Records provided =>
*** Block opens ***

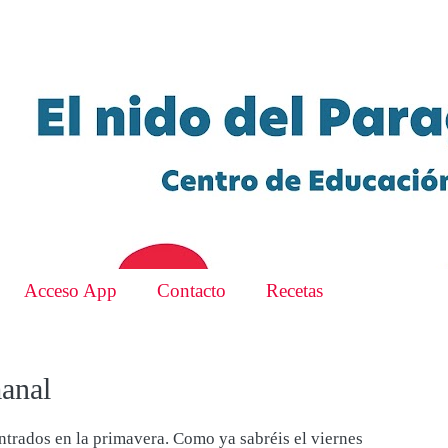
Acceso App
Contacto
Recetas
anal
ados en la primavera. Como ya sabréis el viernes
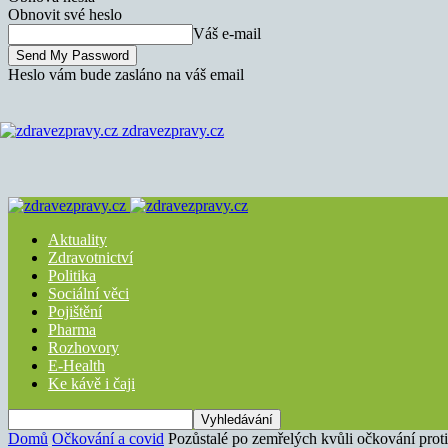
Obnovit své heslo
Váš e-mail
Heslo vám bude zasláno na váš email
zdravezpravy.cz
Aktuality
Zdravotnictví
Politika
Sociální věci
Pojištění
Pharma
Rozhovory
E-Health
Ke kávě i čaji
Domů
Očkování a covid
Pozůstalé po zemřelých kvůli očkování proti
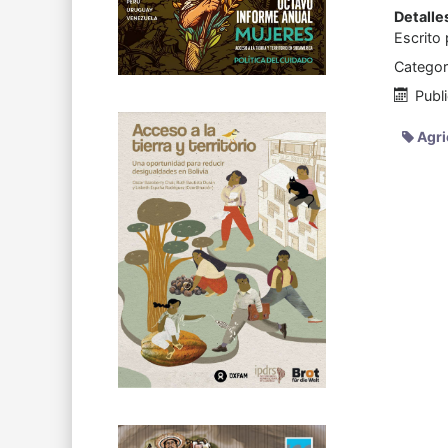
Detalle
Escrito
Categor
Publ
Agri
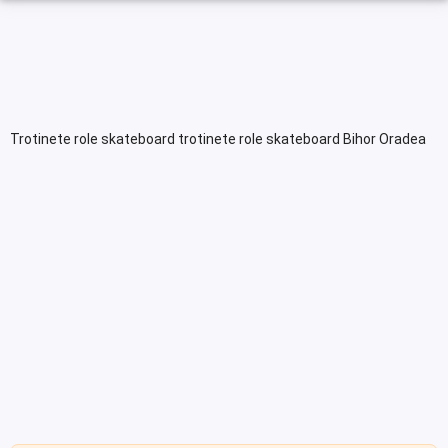
Trotinete role skateboard trotinete role skateboard Bihor Oradea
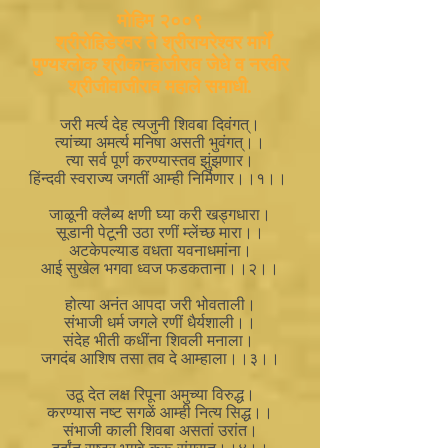
मोहिम २००९
श्रीरोहिडेश्वर ते श्रीरायरेश्वर मार्गें
पुण्यश्लोक श्रीकान्होजीराव जेधे व नरवीर
श्रीजीवाजीराव महाले समाधी.
जरी मर्त्य देह त्यजुनी शिवबा दिवंगत्।
त्यांच्या अमर्त्य मनिषा असती भुवंगत्।।
त्या सर्व पूर्ण करण्यास्तव झुंझणार।
हिंन्दवी स्वराज्य जगतीं आम्ही निर्मिणार।।१।।
जाळूनी क्लैब्य क्षणी घ्या करी खड्गधारा।
सूडानी पेटूनी उठा रणीं म्लेंच्छ मारा।।
अटकेपल्याड वधता यवनाधमांना।
आई सुखेल भगवा ध्वज फडकताना।।२।।
होत्या अनंत आपदा जरी भोवताली।
संभाजी धर्म जगले रणीं धैर्यशाली।।
संदेह भीती कधींना शिवली मनाला।
जगदंब आशिष तसा तव दे आम्हाला।।३।।
उठू देत लक्ष रिपूना अमुच्या विरुद्ध।
करण्यास नष्ट सगळें आम्ही नित्य सिद्ध।।
संभाजी काली शिवबा असतां उरांत।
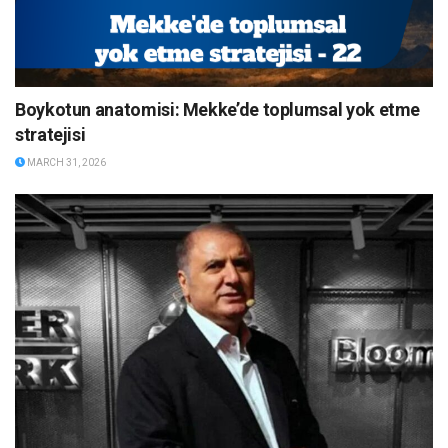
Boykotun anatomisi: Mekke’de toplumsal yok etme
stratejisi
MARCH 31, 2026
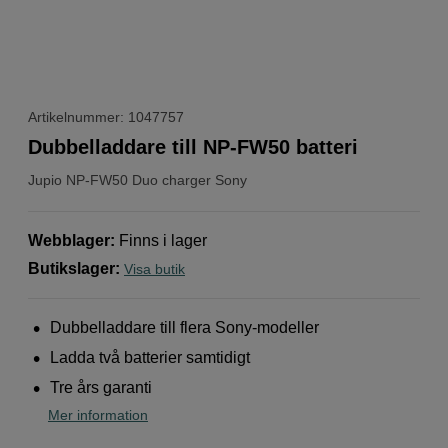
Artikelnummer: 1047757
Dubbelladdare till NP-FW50 batteri
Jupio
NP-FW50 Duo charger Sony
Webblager
:
Finns i lager
Butikslager
:
Visa butik
Dubbelladdare till flera Sony-modeller
Ladda två batterier samtidigt
Tre års garanti
Mer information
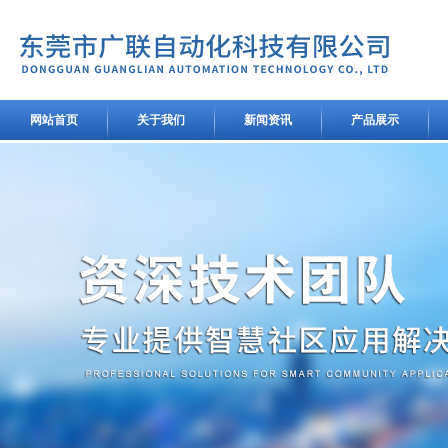
网站首页
关于我们
新闻资讯
产品展示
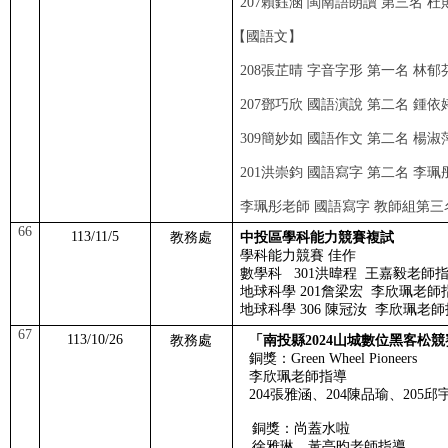
207
賴鈺涵 閩南語朗讀 第三名 
【國語文】
208
張芷晴 字音字形 第一名 林
207
鄧巧欣 國語演說 第二名 鍾
309
簡妙如 國語作文 第二名 楊
201
洪崇鈞 國語寫字 第二名 李
李珮彤老師 國語寫字 教師組第三
66
113/11/5
教務處
中投區學科能力競賽複試
學科能力競賽 佳作
數學科
301
洪暐程
王嘉毅老師
地球科學
201
詹梁宏
李欣珮老師
地球科學
306
陳冠汝 李欣珮老師
67
113/10/26
教務處
「南投縣
2024
山城數位黑客松競
銅獎：
Green Wheel Pioneers
李欣珮老師指導
204
張雅涵、
204
陳品瑜、
205
邱
銅獎：尚蓋水啦
徐雅琳、黃亭昀老師指導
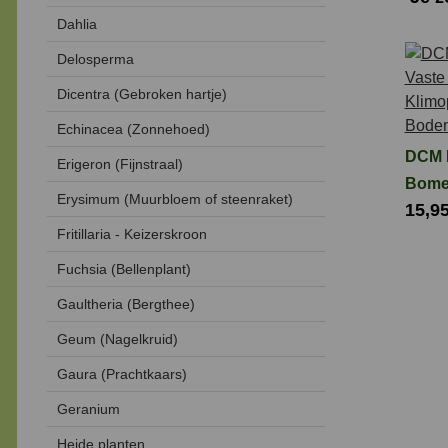
Dahlia
Delosperma
Dicentra (Gebroken hartje)
Echinacea (Zonnehoed)
DCM 
Erigeron (Fijnstraal)
Bome
Erysimum (Muurbloem of steenraket)
15,9
Plant
Fritillaria - Keizerskroon
en
Bode
Fuchsia (Bellenplant)
3 kg
Gaultheria (Bergthee)
Geum (Nagelkruid)
Gaura (Prachtkaars)
Geranium
Heide planten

*** Block closes ***

Exercise objective => The listing above must be repeated exactly, apart from the pictures.

Response below =>
Acceso App
Contacto
Recetas
anal
ados en la primavera. Como ya sabréis el viernes
Obnovit své heslo
Váš e-mail
Heslo vám bude zasláno na váš email
zdravezpravy.cz
Aktuality
Zdravotnictví
Politika
Sociální věci
Pojištění
Pharma
Rozhovory
E-Health
Ke kávě i čaji
Domů
Očkování a covid
Pozůstalé po zemřelých kvůli očkování proti
Detalle
Escrito
Categor
Publ
Agri
Trotinete role skateboard trotinete role skateboard Bihor Oradea
मोहिम २००९
श्रीरोहिडेश्वर ते श्रीरायरेश्वर मार्गें
पुण्यश्लोक श्रीकान्होजीराव जेधे व नरवीर
श्रीजीवाजीराव महाले समाधी.
जरी मर्त्य देह त्यजुनी शिवबा दिवंगत्।
त्यांच्या अमर्त्य मनिषा असती भुवंगत्।।
त्या सर्व पूर्ण करण्यास्तव झुंझणार।
हिंन्दवी स्वराज्य जगतीं आम्ही निर्मिणार।।१।।
जाळूनी क्लैब्य क्षणी घ्या करी खड्गधारा।
सूडानी पेटूनी उठा रणीं म्लेंच्छ मारा।।
अटकेपल्याड वधता यवनाधमांना।
आई सुखेल भगवा ध्वज फडकताना।।२।।
होत्या अनंत आपदा जरी भोवताली।
संभाजी धर्म जगले रणीं धैर्यशाली।।
संदेह भीती कधींना शिवली मनाला।
जगदंब आशिष तसा तव दे आम्हाला।।३।।
उठू देत लक्ष रिपूना अमुच्या विरुद्ध।
करण्यास नष्ट सगळें आम्ही नित्य सिद्ध।।
संभाजी काली शिवबा असतां उरांत।
Boykotun anatomisi: Mekke’de toplumsal yok etme
stratejisi
MARCH 31, 2026
Artikelnummer: 1047757
Dubbelladdare till NP-FW50 batteri
Jupio
NP-FW50 Duo charger Sony
Webblager
:
Finns i lager
Butikslager
:
Visa butik
Dubbelladdare till flera Sony-modeller
Ladda två batterier samtidigt
Tre års garanti
Mer information
网站首页
关于我们
新闻资讯
产品展示
207
賴鈺涵 閩南語朗讀 第三名 
【國語文】
208
張芷晴 字音字形 第一名 林
207
鄧巧欣 國語演說 第二名 鍾
309
簡妙如 國語作文 第二名 楊
201
洪崇鈞 國語寫字 第二名 李
李珮彤老師 國語寫字 教師組第三
66
113/11/5
教務處
中投區學科能力競賽複試
學科能力競賽 佳作
數學科
301
洪暐程
王嘉毅老師
地球科學
201
詹梁宏
李欣珮老師
地球科學
306
陳冠汝 李欣珮老師
67
113/10/26
教務處
「南投縣
2024
山城數位黑客松競
銅獎：
Green Wheel Pioneers
李欣珮老師指導
204
張雅涵、
204
陳品瑜、
205
邱
銅獎：尚蓋水啦
徐雅琳、黃亭昀老師指導
Dahlia
Delosperma
Dicentra (Gebroken hartje)
Echinacea (Zonnehoed)
DCM 
Erigeron (Fijnstraal)
Bome
Erysimum (Muurbloem of steenraket)
15,9
Plant
Fritillaria - Keizerskroon
en
Bode
Fuchsia (Bellenplant)
3 kg
Gaultheria (Bergthee)
Geum (Nagelkruid)
Gaura (Prachtkaars)
Geranium
Heide planten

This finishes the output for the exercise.